● Problem statement
Each line of the records below needs repeating exactly. Skip the pictures.

Transcribed page contents
--------------------------------------------------
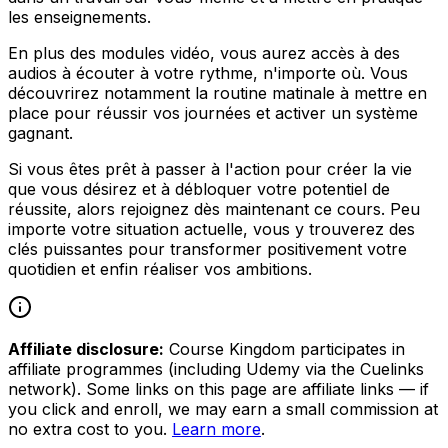
les enseignements.
En plus des modules vidéo, vous aurez accès à des
audios à écouter à votre rythme, n'importe où. Vous
découvrirez notamment la routine matinale à mettre en
place pour réussir vos journées et activer un système
gagnant.
Si vous êtes prêt à passer à l'action pour créer la vie
que vous désirez et à débloquer votre potentiel de
réussite, alors rejoignez dès maintenant ce cours. Peu
importe votre situation actuelle, vous y trouverez des
clés puissantes pour transformer positivement votre
quotidien et enfin réaliser vos ambitions.
Affiliate disclosure:
Course Kingdom participates in
affiliate programmes (including Udemy via the Cuelinks
network). Some links on this page are affiliate links — if
you click and enroll, we may earn a small commission at
no extra cost to you.
Learn more
.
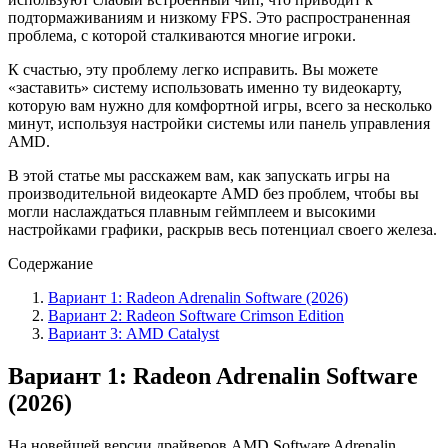
подтормаживаниям и низкому FPS. Это распространенная
проблема, с которой сталкиваются многие игроки.
К счастью, эту проблему легко исправить. Вы можете
«заставить» систему использовать именно ту видеокарту,
которую вам нужно для комфортной игры, всего за несколько
минут, используя настройки системы или панель управления
AMD.
В этой статье мы расскажем вам, как запускать игры на
производительной видеокарте AMD без проблем, чтобы вы
могли наслаждаться плавным геймплеем и высокими
настройками графики, раскрыв весь потенциал своего железа.
Содержание
Вариант 1: Radeon Adrenalin Software (2026)
Вариант 2: Radeon Software Crimson Edition
Вариант 3: AMD Catalyst
Вариант 1: Radeon Adrenalin Software
(2026)
На новейшей версии драйверов AMD Software Adrenalin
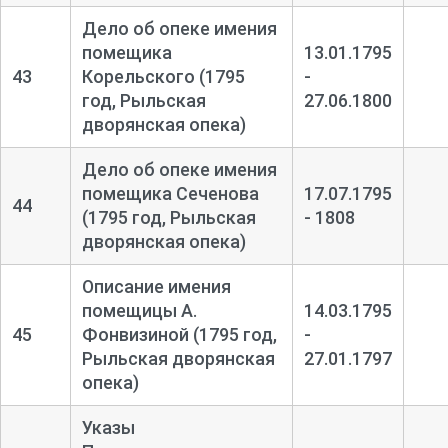
Дело об опеке имения
помещика
13.01.1795
43
Корельского (1795
-
год, Рыльская
27.06.1800
дворянская опека)
Дело об опеке имения
помещика Сеченова
17.07.1795
44
(1795 год, Рыльская
- 1808
дворянская опека)
Описание имения
помещицы А.
14.03.1795
45
Фонвизиной (1795 год,
-
Рыльская дворянская
27.01.1797
опека)
Указы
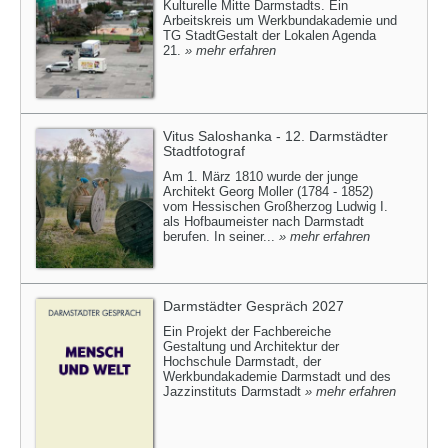
Kulturelle Mitte Darmstadts. Ein
Arbeitskreis um Werkbundakademie und
TG StadtGestalt der Lokalen Agenda
21.
» mehr erfahren
Vitus Saloshanka - 12. Darmstädter
Stadtfotograf
Am 1. März 1810 wurde der junge
Architekt Georg Moller (1784 - 1852)
vom Hessischen Großherzog Ludwig I.
als Hofbaumeister nach Darmstadt
berufen. In seiner...
» mehr erfahren
Darmstädter Gespräch 2027
Ein Projekt der Fachbereiche
Gestaltung und Architektur der
Hochschule Darmstadt, der
Werkbundakademie Darmstadt und des
Jazzinstituts Darmstadt
» mehr erfahren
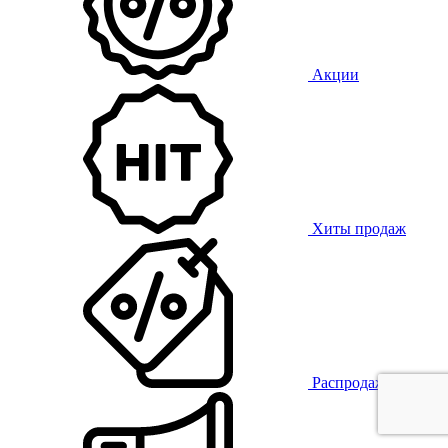
Акции
Хиты продаж
Распродажа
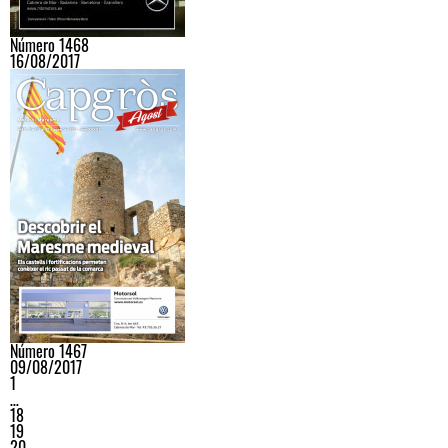
Número 1468
16/08/2017
Número 1467
09/08/2017
1
…
18
19
20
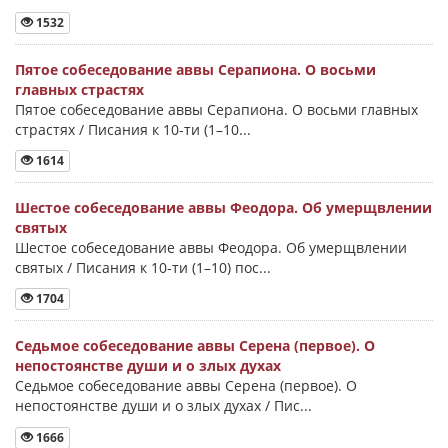
1532
Пятое собеседование аввы Серапиона. О восьми
главных страстях
Пятое собеседование аввы Серапиона. О восьми главных
страстях / Писания к 10-ти (1–10...
1614
Шестое собеседование аввы Феодора. Об умерщвлении
святых
Шестое собеседование аввы Феодора. Об умерщвлении
святых / Писания к 10-ти (1–10) пос...
1704
Седьмое собеседование аввы Серена (первое). О
непостоянстве души и о злых духах
Седьмое собеседование аввы Серена (первое). О
непостоянстве души и о злых духах / Пис...
1666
--------------------------------------------------
● Solution to this problem
les enseignements.
En plus des modules vidéo, vous aurez accès à des
audios à écouter à votre rythme, n'importe où. Vous
découvrirez notamment la routine matinale à mettre en
place pour réussir vos journées et activer un système
gagnant.
Si vous êtes prêt à passer à l'action pour créer la vie
que vous désirez et à débloquer votre potentiel de
réussite, alors rejoignez dès maintenant ce cours. Peu
importe votre situation actuelle, vous y trouverez des
clés puissantes pour transformer positivement votre
quotidien et enfin réaliser vos ambitions.
Affiliate disclosure:
Course Kingdom participates in
affiliate programmes (including Udemy via the Cuelinks
network). Some links on this page are affiliate links — if
you click and enroll, we may earn a small commission at
no extra cost to you.
Learn more
.
подтормаживаниям и низкому FPS. Это распространенная
проблема, с которой сталкиваются многие игроки.
К счастью, эту проблему легко исправить. Вы можете
«заставить» систему использовать именно ту видеокарту,
которую вам нужно для комфортной игры, всего за несколько
минут, используя настройки системы или панель управления
AMD.
В этой статье мы расскажем вам, как запускать игры на
производительной видеокарте AMD без проблем, чтобы вы
могли наслаждаться плавным геймплеем и высокими
настройками графики, раскрыв весь потенциал своего железа.
Содержание
Вариант 1: Radeon Adrenalin Software (2026)
Вариант 2: Radeon Software Crimson Edition
Вариант 3: AMD Catalyst
Вариант 1: Radeon Adrenalin Software
(2026)
На новейшей версии драйверов AMD Software Adrenalin
Дело об опеке имения
помещика
13.01.1795
43
Корельского (1795
-
год, Рыльская
27.06.1800
дворянская опека)
Дело об опеке имения
помещика Сеченова
17.07.1795
44
(1795 год, Рыльская
- 1808
дворянская опека)
Описание имения
помещицы А.
14.03.1795
45
Фонвизиной (1795 год,
-
Рыльская дворянская
27.01.1797
опека)
Указы
Kulturelle Mitte Darmstadts. Ein
Arbeitskreis um Werkbundakademie und
TG StadtGestalt der Lokalen Agenda
21.
» mehr erfahren
Vitus Saloshanka - 12. Darmstädter
Stadtfotograf
Am 1. März 1810 wurde der junge
Architekt Georg Moller (1784 - 1852)
vom Hessischen Großherzog Ludwig I.
als Hofbaumeister nach Darmstadt
berufen. In seiner...
» mehr erfahren
Darmstädter Gespräch 2027
Ein Projekt der Fachbereiche
Gestaltung und Architektur der
Hochschule Darmstadt, der
Werkbundakademie Darmstadt und des
Jazzinstituts Darmstadt
» mehr erfahren
Акции
Хиты продаж
Распродажа
Número 1468
16/08/2017
Número 1467
09/08/2017
1
…
18
19
20
1532
Пятое собеседование аввы Серапиона. О восьми
главных страстях
Пятое собеседование аввы Серапиона. О восьми главных
страстях / Писания к 10-ти (1–10...
1614
Шестое собеседование аввы Феодора. Об умерщвлении
святых
Шестое собеседование аввы Феодора. Об умерщвлении
святых / Писания к 10-ти (1–10) пос...
1704
Седьмое собеседование аввы Серена (первое). О
непостоянстве души и о злых духах
Седьмое собеседование аввы Серена (первое). О
непостоянстве души и о злых духах / Пис...
1666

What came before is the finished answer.